Spieghiamoci meglio: da uno studio della Coldiretti risulta che per trasportare un chilo di frutta o verdura da un continente all’altro, si produce una quantità notevole di anidride carbonica (CO2), ad esempio  più di sedici chili di CO2 solo per trasportare prodotti dal Sudamerica ai supermercati italiani.

L’impatto ambientale che provoca tale diffusissima pratica è direttamente proporzionale  alla comodità, per il consumatore, di trovare  all’occorrenza frutta e verdura fuori stagione. Un abitudine  che, per fortuna, sembra però destinata a tramontare in un futuro  molto prossimo; la consapevolezza e l’attenzione all’acquisto del cliente comune sta crescendo  e, insieme, anche  la sensibilità verso l’ambiente.

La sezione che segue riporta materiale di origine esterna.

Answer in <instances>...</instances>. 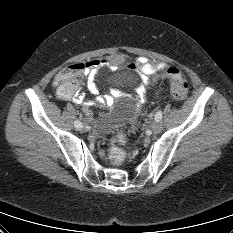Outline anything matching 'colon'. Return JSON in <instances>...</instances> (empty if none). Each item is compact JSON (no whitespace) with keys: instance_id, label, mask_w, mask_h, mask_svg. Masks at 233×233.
<instances>
[{"instance_id":"colon-1","label":"colon","mask_w":233,"mask_h":233,"mask_svg":"<svg viewBox=\"0 0 233 233\" xmlns=\"http://www.w3.org/2000/svg\"><path fill=\"white\" fill-rule=\"evenodd\" d=\"M84 64H74L63 68L55 76L58 89L63 94H71L79 89L84 73ZM164 72L171 78V93L176 99H184L189 91V82L182 77L178 69L169 66ZM126 142V134L120 130L110 146V161L114 165H121L126 159L122 145Z\"/></svg>"}]
</instances>
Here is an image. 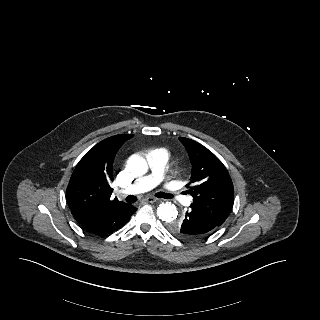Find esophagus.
<instances>
[{
	"mask_svg": "<svg viewBox=\"0 0 320 320\" xmlns=\"http://www.w3.org/2000/svg\"><path fill=\"white\" fill-rule=\"evenodd\" d=\"M158 199L157 198H154V197H147L146 199H145V201L146 202H148V203H154V202H156Z\"/></svg>",
	"mask_w": 320,
	"mask_h": 320,
	"instance_id": "34e87169",
	"label": "esophagus"
}]
</instances>
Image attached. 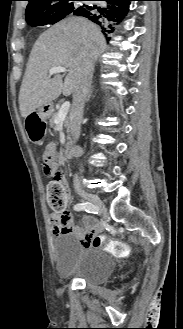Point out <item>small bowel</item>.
<instances>
[{
  "instance_id": "1",
  "label": "small bowel",
  "mask_w": 183,
  "mask_h": 329,
  "mask_svg": "<svg viewBox=\"0 0 183 329\" xmlns=\"http://www.w3.org/2000/svg\"><path fill=\"white\" fill-rule=\"evenodd\" d=\"M45 157H50L54 165L58 167L59 161L54 153V145L50 144L47 146L44 152V158ZM49 219L55 236L65 232H71L78 237L82 247H96L93 244V239L101 231V226L94 219H81V226H77L74 223L73 217L69 212H67L65 217H58L54 214H50Z\"/></svg>"
}]
</instances>
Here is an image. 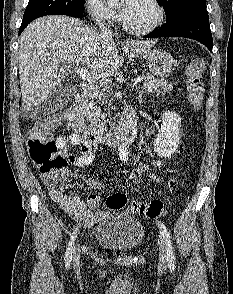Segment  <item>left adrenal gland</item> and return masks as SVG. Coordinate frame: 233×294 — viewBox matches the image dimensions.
<instances>
[{"mask_svg":"<svg viewBox=\"0 0 233 294\" xmlns=\"http://www.w3.org/2000/svg\"><path fill=\"white\" fill-rule=\"evenodd\" d=\"M143 93H144L143 91H140V92L138 93V100H139V102L142 101Z\"/></svg>","mask_w":233,"mask_h":294,"instance_id":"1","label":"left adrenal gland"}]
</instances>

La natura,  lo dimostra  ogni giorno, è  l’unica forza alla quale non possiamo  opporci  con la forza dei nostri eserciti o con i più sofisticati strumenti tecnologici, ragion per cui, ci conviene preservare il nostro  habitat, riducendo decisamente le emissioni di anidride carbonica (al contrario delle decisioni danesi dell’ultima conferenza climatica mondiale) e adottando uno stile di vita ecocompatibile. E si può  cominciare proprio prediligendo i prodotti venduti nelle immediate vicinanze dei luoghi di produzione, i cosiddetti prodotti a chilometro zero,   incrementando l’economia  locale e abbattendo del 30-40  %  l’impatto ambientale.

Ovviamente, a tal fine, è necessario che i produttori si dotino di  strumenti informativi  che rendano  chiaro al consumatore   non solo il luogo di produzione, ma anche i costi “occulti” che rientrano nel finale costo totale -trasporto, imballaggio, etc.- (come avviene già in molti paesi europei), affinché lo si renda pienamente consapevole dell’acquisto che sta facendo. In tale contesto si situano anche i cosiddetti farmer markets,  i negozi attigui alla fattoria: in sostanza, tutta la filiera di produzione racchiusa in pochi metri.

Se questo modo  di  produrre è già molto ben avviato nel  nord Europa, in Italia stenta ancora a decollare.

In Puglia però non  mancano  gli esempi di farmer’s market  all’italiana: solo in provincia di Bari se ne contano 5, a Terlizzi, Gioia del Colle, Sannicandro e Gravina.

E considerando la ricca e gustosa tradizione agreste coratina, non  vediamo l’ora che anche qui nascano i primi “negozi della fattoria”.